Assange’s fiancée Stella Moris said they intended to appeal against the ruling and called it "dangerous and misguided".
"For the past... two years and a half, Julian has remained in Belmarsh prison, and in fact he has been detained since 7 December 2010 in one form or another, 11 years. For how long can this go on?", she said in a statement.
A long fight against Assange's extradition
If convicted, Assange could face up to 175 years in prison. The US government accuses him of encouraging whistleblower Chelsea Manning to break into the government's computer system in 2010 and to provide information containing clear evidence of war crimes, including the publication of the video Collateral murders. One video released showed, via an onboard camera on a US Apache helicopter in Iraq, the deliberate shooting of civilians by the US military in Baghdad on 12 July 2007. At least 18 people were killed in the incident, including two Reuters journalists.
The IFJ raised Assange's case at the United Nations and joined more than 40 press freedom, human rights and privacy groups to call on the UK government to release Mr. Assange without further delay.
The IFJ and its affiliates all over the world have also repeatedly called on US President Joe Biden to end years of politically motivated prosecution of Julian Assange by dropping the charges against him.
IFJ General Secretary, Anthony Bellanger, said: “Today’s ruling is a major blow to our hopes to see Assange free. It’s clear, and it has been widely proved, that extraditing Assange to the United States would put his life in extreme danger. We therefore oppose this ruling and will support Assange’s legal team's appeal against it. Assange must be released immediately”.

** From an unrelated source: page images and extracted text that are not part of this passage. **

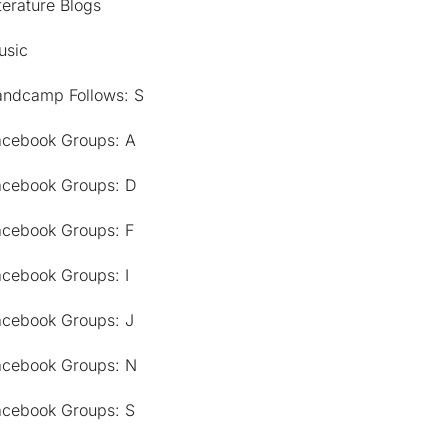
terature Blogs
usic
andcamp Follows: S
acebook Groups: A
acebook Groups: D
acebook Groups: F
acebook Groups: I
acebook Groups: J
acebook Groups: N
acebook Groups: S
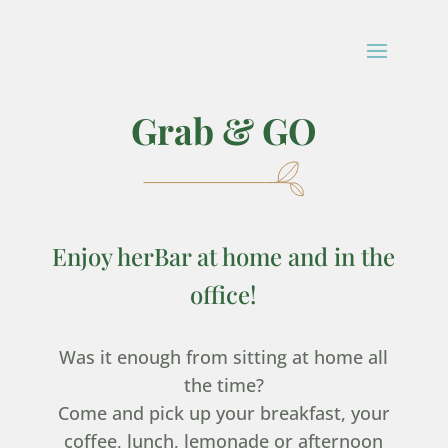
Grab & GO
Enjoy herBar at home and in the
office!
Was it enough from sitting at home all
the time?
Come and pick up your breakfast, your
coffee, lunch, lemonade or afternoon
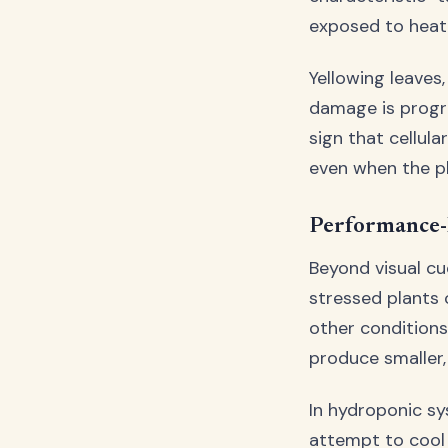
exposed to heat
Yellowing leaves,
damage is progre
sign that cellul
even when the p
Performance-
Beyond visual cu
stressed plants 
other condition
produce smaller, 
In hydroponic s
attempt to cool 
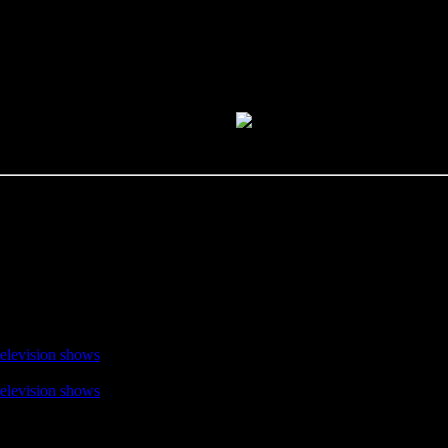
television shows
television shows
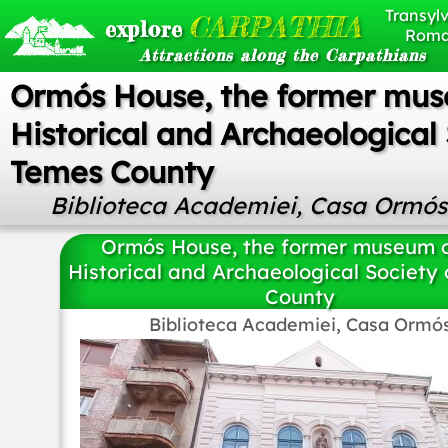
Transylv
CARPATHIA
explore
Roma
Attractions along the Carpathians
Ormós House, the former mus
Historical and Archaeological 
Temes County
Biblioteca Academiei, Casa Ormós
Ormós House, the former museum o
Historical and Archaeological Society
County
Biblioteca Academiei, Casa Ormó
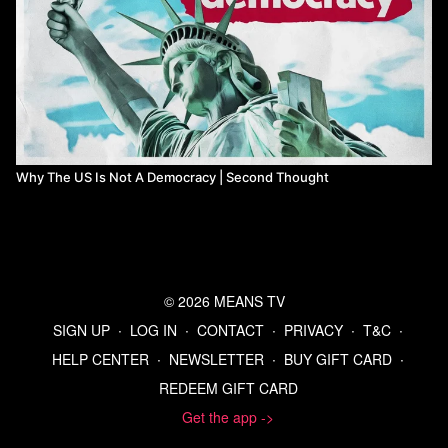
Why The US Is Not A Democracy | Second Thought
© 2026 MEANS TV
SIGN UP
∙
LOG IN
∙
CONTACT
∙
PRIVACY
∙
T&C
∙
HELP CENTER
∙
NEWSLETTER
∙
BUY GIFT CARD
∙
REDEEM GIFT CARD
Get the app ->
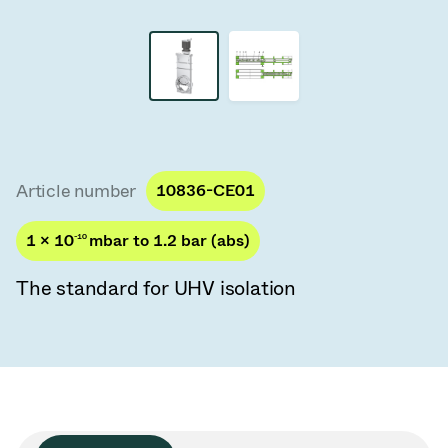
Vacuum Transfer Valves
Vacuum Transfer Doors
Vacuum Multi-Valve Units
Vacuum Valve Design Options
Article number
10836-CE01
ITER Valve Catalog
1 × 10
-10
mbar to 1.2 bar (abs)
Vacuum Valves Technologies
The standard for UHV isolation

Chair of the IFJ Surveillance Working Group, Tim Dawson, said: "How two of the most senior judges in England could take at face value assurances from the US government is extraordinary. Only a few months ago we learned that the US plotted to kidnap or even assassinate Julian Assange. If Assange does ultimately face trial in the US, it will cast a shadow over journalists the world over. Who, that upsets the US government will not fear that they will be next?"